The legislation previously imposed several information obligations on
regional distribution system operators.
However, as of 1 January 2026, these were supplemented so that operators of regional and local distribution systems are (among other things) required to publish (i) data on available
capacity in the distribution system, (ii) the calculation of this available
capacity, (iii) information on the conditions for reserving distribution
capacity, and (iv) information on the submission of connection requests and the
conditions for their submission.
At the
same time, distribution system operators are required to publish on their
website a map or table containing at least the following information on
the possibilities of connecting to the distribution system:
Regional distribution system operators must publish
and update these data at least once every three months, with updates
effective as of the first day of each calendar quarter.
Local distribution system operators are subject to a less stringent
regime. They must publish these data at least once per
year, as of 1 January of a calendar year.
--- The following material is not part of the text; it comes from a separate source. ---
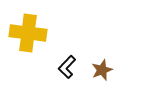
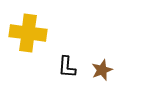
black L-shape: rotated 40 degrees counterclockwise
In practice, it may be debatable how system operators
will approach individual values. The legal regulation contains certain terms
that can be interpreted in different ways. At the same time, it is not clearly
defined how the calculation of available capacity should look like.
Although there is still room for improvement in our regulations, the changes brought about by the amendment are a step in the right direction. Once implemented, they may open up new opportunities for business in the energy sector.
[1] According
to the explanatory memorandum, the legal regulation of flexible connection is
based on the wording of Directive (EU) 2024/1711, which amended Directive (EU)
2019/944.
[2] Section
2(b)(46) of the Energy Act.
[3] Following
Article 2(15a) of EU Directive 2019/944 on common rules for the internal market
for electricity, as amended by Directive (EU) 2024/1711, which defines the term
“fixed-term, fixed-price electricity supply contract” at the EU law level.
[4] Section 26(25) of the Energy Act.
[5] Section
26(26) of the Energy Act.
[6] See Section 17c(3) of the Energy Act.
[7] Section
31(16) in connection with Section 17 of the Energy Act.